Limitations and Known Issues

  • WASM fallback is slow: When the native better-sqlite3 backend can’t be installed, it falls back to WASM, which is 5-10x slower. Its journal mode also makes the writer block the reader — MCP queries may throw database is locked during indexing. Check codegraph status for the Backend: line; if it says wasm, install build tools and run npm rebuild better-sqlite3.
  • Low ROI on small projects: For repos with ~150 files, native grep is already cheap enough that adding another layer isn’t worth it.
  • .gitignore as single source of truth: Committed vendor/ or dist/ directories will be indexed, potentially causing bloat or noise; files >1 MB are skipped outright (hardcoded constant, not configurable).
  • Reference depth: AST + framework heuristics mean dynamic dispatch, aliases, and cross-language boundaries may be missed.
  • “Semantic” is a marketing term: It’s actually a structural graph + FTS5 literal search, not vector semantics.
  • Benchmark is first-party only: Numbers shift with 0.7.x’s high-frequency releases, and third-party replication is still lacking.

Overall Takeaway

CodeGraph bets that a “deterministic, local, pre-indexed structural graph” beats both “scanning files on the fly” and “vector RAG”: trading zero cost, reproducibility, and a single cross-language graph for “no conceptual similarity understanding, less reference depth than LSP.” Its most valuable lesson is actually a transferable principle — voluntarily downgrading eye-catching micro-benchmark numbers (94%) to honest end-to-end medians (~35%), and making explicit the true prerequisite for cost savings: the agent must actually walk the graph directly, not hand the work off to a file-reading subagent.

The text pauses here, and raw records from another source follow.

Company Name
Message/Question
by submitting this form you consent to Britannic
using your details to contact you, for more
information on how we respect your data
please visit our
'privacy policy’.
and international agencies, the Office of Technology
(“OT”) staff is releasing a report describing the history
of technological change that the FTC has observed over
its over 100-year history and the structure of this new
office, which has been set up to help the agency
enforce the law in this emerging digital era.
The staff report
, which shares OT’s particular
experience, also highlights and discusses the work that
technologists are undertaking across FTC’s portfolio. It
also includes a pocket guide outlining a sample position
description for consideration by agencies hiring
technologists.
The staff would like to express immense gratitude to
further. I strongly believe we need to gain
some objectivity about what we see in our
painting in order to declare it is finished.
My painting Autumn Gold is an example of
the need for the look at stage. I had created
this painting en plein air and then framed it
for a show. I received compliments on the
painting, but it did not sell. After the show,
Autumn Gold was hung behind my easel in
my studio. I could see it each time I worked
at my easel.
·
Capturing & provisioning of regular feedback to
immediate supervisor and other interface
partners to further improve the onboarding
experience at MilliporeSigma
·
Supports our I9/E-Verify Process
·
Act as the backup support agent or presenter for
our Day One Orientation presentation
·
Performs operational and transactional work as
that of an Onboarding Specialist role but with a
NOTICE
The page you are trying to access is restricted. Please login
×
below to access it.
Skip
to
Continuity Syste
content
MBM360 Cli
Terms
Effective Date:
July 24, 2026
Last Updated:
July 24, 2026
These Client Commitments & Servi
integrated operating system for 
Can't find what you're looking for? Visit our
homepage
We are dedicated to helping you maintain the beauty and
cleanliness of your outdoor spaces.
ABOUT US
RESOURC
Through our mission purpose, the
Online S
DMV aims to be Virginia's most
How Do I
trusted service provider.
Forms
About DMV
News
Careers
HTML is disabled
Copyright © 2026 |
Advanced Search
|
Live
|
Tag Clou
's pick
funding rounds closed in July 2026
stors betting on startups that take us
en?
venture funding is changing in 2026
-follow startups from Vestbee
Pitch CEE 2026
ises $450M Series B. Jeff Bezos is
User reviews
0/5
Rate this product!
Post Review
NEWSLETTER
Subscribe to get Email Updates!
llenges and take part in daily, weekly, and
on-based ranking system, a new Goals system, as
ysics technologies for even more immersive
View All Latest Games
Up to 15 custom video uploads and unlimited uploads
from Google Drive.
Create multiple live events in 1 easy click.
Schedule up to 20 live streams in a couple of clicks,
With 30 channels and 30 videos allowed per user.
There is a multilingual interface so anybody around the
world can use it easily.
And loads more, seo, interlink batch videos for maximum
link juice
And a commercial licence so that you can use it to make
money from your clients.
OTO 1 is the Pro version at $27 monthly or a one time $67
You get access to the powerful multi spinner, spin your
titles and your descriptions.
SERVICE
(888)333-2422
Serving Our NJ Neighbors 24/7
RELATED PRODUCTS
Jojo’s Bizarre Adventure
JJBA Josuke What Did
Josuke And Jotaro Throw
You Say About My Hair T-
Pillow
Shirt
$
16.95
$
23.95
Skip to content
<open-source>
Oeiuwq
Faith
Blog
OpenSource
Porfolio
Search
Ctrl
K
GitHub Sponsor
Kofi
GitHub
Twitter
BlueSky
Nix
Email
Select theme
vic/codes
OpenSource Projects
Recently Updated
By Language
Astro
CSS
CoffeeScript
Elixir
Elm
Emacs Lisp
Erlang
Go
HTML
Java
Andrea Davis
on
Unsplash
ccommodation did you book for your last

For readers of this site, there’s also a point of comparison: quidproquo’s own search uses the Cloudflare Vectorize (vector embedding) semantic path, while CodeGraph uses the FTS5 + structural graph deterministic path — the former understands “similarity,” the latter understands “relationships,” and neither wins across the board. This echoes the site’s consistent feature-flag philosophy: embeddings, graphs, and full-text search each have their place. Rather than betting on a single path, make each independently toggleable and let benchmarks decide which one actually saves money.